What it does, in the mandated order (CONTRACT_004 §4.4 — starting Forgejo before 13 is a defect):

  1. Decrypt the bundle with the age identity; verify every artifact's MANIFEST sha256.
  2. Vault — start a fresh raft node, init a throwaway node, raft snapshot restore -force, then unseal with the OLD keys from config. Vault is now the source of truth again; the OLD root token authenticates. All other creds are read back out.
  3. Postgres — start with the super-password from Vault, restore postgres.sql.gz (recreates the forgejo role + DB; asserts "user" rows ≥ 1).
  4. RustFS — start with the admin keys from Vault, recreate the four buckets + the scoped service account (the exact serviceKeyId/Secret Forgejo's app.ini expects), sync rustfs-blobs back into the buckets.
  5. Forgejo — extract forgejo-repos.tar.zst into the data volume (git repos + app.ini, which already carries DB/S3 creds + INTERNAL_TOKEN/JWTs), inject SECRET_KEY from Vault, start. Asserts healthz pass + olsitec/foundation.git present.

On success it prints DR RESTORE OK (<ts>): ….

4. What is NOT restored (recreatable — CONTRACT_004 §4.5)

Container images (re-pulled by digest), Caddy ACME data (re-issued), the runner's ephemeral registration, search indexes/caches. These come back in §5.

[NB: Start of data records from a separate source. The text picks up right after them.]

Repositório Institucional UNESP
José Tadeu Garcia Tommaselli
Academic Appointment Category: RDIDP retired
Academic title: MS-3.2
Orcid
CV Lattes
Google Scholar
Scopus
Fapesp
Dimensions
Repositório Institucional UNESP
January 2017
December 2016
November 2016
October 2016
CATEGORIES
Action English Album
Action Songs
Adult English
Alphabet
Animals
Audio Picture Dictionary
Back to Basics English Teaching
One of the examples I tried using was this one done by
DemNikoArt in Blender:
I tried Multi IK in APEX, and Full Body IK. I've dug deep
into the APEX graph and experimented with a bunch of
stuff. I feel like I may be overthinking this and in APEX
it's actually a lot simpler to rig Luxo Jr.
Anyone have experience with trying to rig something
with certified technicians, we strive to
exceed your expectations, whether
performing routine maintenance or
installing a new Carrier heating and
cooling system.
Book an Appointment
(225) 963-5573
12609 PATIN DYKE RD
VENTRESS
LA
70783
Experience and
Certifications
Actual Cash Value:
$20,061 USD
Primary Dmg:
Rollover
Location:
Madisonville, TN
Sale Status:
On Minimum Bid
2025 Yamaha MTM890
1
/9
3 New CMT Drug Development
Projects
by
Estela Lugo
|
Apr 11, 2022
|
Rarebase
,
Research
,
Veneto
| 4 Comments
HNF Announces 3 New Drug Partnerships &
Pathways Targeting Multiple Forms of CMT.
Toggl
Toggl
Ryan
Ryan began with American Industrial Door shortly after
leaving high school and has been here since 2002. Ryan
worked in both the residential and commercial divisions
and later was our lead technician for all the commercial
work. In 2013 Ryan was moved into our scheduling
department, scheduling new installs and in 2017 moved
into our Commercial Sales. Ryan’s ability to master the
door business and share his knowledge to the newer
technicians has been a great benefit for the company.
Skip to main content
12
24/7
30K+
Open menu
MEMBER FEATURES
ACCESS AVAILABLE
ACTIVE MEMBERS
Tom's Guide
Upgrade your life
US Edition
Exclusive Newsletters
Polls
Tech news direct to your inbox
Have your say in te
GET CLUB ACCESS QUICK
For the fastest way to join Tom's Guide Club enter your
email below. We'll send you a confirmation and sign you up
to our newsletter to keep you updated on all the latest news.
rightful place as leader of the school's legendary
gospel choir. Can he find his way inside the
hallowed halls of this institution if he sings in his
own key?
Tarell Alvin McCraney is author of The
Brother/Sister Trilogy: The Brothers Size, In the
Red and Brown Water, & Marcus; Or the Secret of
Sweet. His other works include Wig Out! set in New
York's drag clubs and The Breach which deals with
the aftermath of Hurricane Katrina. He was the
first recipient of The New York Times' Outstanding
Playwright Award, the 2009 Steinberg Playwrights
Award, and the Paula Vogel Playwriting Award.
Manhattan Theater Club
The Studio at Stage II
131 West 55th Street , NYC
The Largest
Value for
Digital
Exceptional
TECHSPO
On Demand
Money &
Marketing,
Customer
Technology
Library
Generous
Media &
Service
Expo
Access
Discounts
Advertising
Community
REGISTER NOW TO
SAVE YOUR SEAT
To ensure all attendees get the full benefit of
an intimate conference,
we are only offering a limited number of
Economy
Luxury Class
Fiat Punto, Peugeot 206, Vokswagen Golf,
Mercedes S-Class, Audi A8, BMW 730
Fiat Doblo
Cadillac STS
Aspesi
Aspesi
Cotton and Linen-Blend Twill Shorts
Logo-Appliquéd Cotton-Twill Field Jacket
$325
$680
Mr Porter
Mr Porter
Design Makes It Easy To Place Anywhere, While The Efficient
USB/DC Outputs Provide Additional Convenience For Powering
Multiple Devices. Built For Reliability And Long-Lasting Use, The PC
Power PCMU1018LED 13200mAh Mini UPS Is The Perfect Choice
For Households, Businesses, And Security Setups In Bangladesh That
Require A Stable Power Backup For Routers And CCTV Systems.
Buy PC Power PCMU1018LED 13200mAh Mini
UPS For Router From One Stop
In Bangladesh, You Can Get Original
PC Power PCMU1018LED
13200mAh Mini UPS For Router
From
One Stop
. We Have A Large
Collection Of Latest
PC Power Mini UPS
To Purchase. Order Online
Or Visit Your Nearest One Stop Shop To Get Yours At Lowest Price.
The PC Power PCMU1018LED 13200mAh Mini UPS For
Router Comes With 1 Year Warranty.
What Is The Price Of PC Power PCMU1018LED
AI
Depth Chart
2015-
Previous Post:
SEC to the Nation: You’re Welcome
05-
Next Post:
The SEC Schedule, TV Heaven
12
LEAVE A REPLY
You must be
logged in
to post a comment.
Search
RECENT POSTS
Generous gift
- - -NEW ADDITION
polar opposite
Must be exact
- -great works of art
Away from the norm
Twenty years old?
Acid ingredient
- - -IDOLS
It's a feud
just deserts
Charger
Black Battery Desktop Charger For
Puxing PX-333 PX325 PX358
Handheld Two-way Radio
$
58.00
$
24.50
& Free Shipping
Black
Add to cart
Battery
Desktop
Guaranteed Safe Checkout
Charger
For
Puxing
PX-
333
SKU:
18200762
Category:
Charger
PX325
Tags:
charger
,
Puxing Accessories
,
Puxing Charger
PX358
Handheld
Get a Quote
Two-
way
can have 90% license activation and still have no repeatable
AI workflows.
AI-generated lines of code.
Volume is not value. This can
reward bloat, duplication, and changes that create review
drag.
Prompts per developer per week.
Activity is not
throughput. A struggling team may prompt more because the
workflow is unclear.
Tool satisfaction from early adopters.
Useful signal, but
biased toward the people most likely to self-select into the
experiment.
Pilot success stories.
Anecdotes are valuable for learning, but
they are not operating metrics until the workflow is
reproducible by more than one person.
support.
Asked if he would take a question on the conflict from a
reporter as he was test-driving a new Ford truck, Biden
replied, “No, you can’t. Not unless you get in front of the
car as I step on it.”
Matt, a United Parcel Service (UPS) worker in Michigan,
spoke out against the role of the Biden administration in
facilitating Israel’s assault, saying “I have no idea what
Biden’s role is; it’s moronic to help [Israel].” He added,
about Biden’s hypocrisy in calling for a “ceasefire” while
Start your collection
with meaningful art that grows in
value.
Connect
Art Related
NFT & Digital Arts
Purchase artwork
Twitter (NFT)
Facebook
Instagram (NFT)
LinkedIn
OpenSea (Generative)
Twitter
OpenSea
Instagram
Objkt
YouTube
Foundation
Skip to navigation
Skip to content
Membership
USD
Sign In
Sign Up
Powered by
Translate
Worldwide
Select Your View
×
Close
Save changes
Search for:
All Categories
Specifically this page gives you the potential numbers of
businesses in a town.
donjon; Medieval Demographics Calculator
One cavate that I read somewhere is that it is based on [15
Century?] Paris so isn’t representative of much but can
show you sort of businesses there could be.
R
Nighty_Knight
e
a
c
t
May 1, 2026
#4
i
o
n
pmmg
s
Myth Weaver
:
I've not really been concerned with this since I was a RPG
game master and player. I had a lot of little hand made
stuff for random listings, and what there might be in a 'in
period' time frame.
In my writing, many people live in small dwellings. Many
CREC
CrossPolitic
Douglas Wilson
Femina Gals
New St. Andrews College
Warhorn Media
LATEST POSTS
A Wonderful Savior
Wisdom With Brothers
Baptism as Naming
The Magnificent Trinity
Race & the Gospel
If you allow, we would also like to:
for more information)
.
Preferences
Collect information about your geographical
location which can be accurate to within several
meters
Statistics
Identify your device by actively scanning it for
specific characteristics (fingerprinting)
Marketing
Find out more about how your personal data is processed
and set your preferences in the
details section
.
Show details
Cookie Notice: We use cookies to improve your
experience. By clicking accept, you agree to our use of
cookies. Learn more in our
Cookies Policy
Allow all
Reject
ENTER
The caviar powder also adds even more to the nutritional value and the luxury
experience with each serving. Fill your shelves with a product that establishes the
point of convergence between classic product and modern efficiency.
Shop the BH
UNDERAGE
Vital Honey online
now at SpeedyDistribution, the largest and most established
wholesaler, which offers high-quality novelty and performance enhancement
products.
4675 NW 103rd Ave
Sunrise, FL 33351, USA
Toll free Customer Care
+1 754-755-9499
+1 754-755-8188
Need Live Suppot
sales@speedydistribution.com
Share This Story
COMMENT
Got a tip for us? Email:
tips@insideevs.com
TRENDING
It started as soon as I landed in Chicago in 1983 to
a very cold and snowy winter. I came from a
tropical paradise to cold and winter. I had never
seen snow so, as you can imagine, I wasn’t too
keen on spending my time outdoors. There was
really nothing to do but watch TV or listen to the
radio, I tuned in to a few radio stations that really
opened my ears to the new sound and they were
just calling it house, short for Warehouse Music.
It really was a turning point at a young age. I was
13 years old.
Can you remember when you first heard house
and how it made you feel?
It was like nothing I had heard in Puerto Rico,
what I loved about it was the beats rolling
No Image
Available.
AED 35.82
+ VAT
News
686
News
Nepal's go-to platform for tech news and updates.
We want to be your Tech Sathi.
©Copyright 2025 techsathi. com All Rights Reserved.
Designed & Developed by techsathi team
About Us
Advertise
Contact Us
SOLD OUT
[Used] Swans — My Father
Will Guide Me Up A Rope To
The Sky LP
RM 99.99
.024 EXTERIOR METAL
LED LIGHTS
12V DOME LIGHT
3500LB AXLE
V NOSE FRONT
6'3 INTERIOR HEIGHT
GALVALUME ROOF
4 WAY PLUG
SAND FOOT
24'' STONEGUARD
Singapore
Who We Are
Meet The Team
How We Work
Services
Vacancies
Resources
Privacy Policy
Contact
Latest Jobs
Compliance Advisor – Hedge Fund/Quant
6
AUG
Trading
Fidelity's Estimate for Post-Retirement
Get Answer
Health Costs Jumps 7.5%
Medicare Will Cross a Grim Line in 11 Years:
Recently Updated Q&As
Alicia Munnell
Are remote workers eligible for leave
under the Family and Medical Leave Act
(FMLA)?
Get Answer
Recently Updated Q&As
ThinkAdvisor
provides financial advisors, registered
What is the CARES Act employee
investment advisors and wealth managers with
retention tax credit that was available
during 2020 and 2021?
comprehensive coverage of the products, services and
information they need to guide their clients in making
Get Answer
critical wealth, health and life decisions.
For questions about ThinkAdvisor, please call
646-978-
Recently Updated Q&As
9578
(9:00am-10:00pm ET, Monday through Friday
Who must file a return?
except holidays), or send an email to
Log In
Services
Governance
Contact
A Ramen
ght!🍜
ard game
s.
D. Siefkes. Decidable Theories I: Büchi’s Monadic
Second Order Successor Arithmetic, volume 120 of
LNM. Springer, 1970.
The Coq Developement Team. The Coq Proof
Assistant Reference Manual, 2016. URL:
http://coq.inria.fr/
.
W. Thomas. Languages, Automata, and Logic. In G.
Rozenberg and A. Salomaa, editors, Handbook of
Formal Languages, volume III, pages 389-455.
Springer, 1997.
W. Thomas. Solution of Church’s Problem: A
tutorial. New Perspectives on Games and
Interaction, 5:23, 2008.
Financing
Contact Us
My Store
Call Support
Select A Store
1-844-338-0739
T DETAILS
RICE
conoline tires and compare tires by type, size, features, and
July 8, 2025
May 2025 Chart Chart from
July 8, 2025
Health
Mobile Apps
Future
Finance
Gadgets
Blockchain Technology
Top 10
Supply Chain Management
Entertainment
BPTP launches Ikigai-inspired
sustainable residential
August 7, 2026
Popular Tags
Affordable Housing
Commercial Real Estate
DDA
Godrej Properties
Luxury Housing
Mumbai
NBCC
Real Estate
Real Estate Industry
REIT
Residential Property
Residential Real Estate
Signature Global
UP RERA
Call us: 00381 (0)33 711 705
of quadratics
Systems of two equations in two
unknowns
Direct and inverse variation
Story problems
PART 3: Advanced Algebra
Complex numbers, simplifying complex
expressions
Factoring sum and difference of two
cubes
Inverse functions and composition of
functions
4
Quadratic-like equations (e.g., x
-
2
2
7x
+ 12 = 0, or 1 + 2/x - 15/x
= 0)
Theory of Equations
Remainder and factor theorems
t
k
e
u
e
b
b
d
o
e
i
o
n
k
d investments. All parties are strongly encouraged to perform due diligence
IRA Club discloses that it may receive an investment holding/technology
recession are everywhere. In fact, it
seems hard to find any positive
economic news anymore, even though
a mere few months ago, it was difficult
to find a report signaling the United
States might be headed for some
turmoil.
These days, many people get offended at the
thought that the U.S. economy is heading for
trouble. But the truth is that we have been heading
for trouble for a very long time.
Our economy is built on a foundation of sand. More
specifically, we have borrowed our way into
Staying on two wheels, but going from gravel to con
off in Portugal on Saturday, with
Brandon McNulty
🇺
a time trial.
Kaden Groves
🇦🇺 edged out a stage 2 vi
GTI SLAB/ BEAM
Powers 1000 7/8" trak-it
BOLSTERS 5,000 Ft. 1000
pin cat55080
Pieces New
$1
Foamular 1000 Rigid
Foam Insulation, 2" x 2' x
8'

5. Re-establish ingress + management

  1. DNS — repoint forge/git/s3/vault.olsitec.net A records at the new IP (Cloudflare; the bootstrap's deployDns does this once the stack is re-adopted).
  2. Caddy + runner — re-adopt the stack so IaC manages the new VM:
    cd bootstrap
    pulumi config set foundation:vm.host <new-ip>
    pulumi config set foundation:vm.sshPort <22|222>
    ./run.sh up        # creates Caddy (re-issues LE cert via DNS-01), re-registers the runner
    
    up is idempotent against the already-restored containers it can adopt, and creates the recreatable ones (Caddy, runner). Verify: https://forge.olsitec.net = 200, git clone git@git.olsitec.net:olsitec/foundation.git.
  3. Re-key reminder (D2) — after a real disaster, rotate the Vault root token + the offsite creds (they were materialised on a possibly-compromised host): pulumi up --replace the relevant credential resources, then re-run a backup.

6. Gotchas (discovered during the T13 rehearsal)

  • The docker gid on the host is host-specific; the runner mounts the host socket (PLAN-002 R5). On a fresh VM re-check the gid before trusting runner jobs.
  • raft snapshot restore -force re-seals the node (it swaps in the snapshot's keyring) — you MUST unseal again with the OLD keys, not the throwaway init keys.
  • Restore reads offsite by default. RustFS on the new VM starts EMPTY; its blobs come from the bundle, not from a surviving RustFS.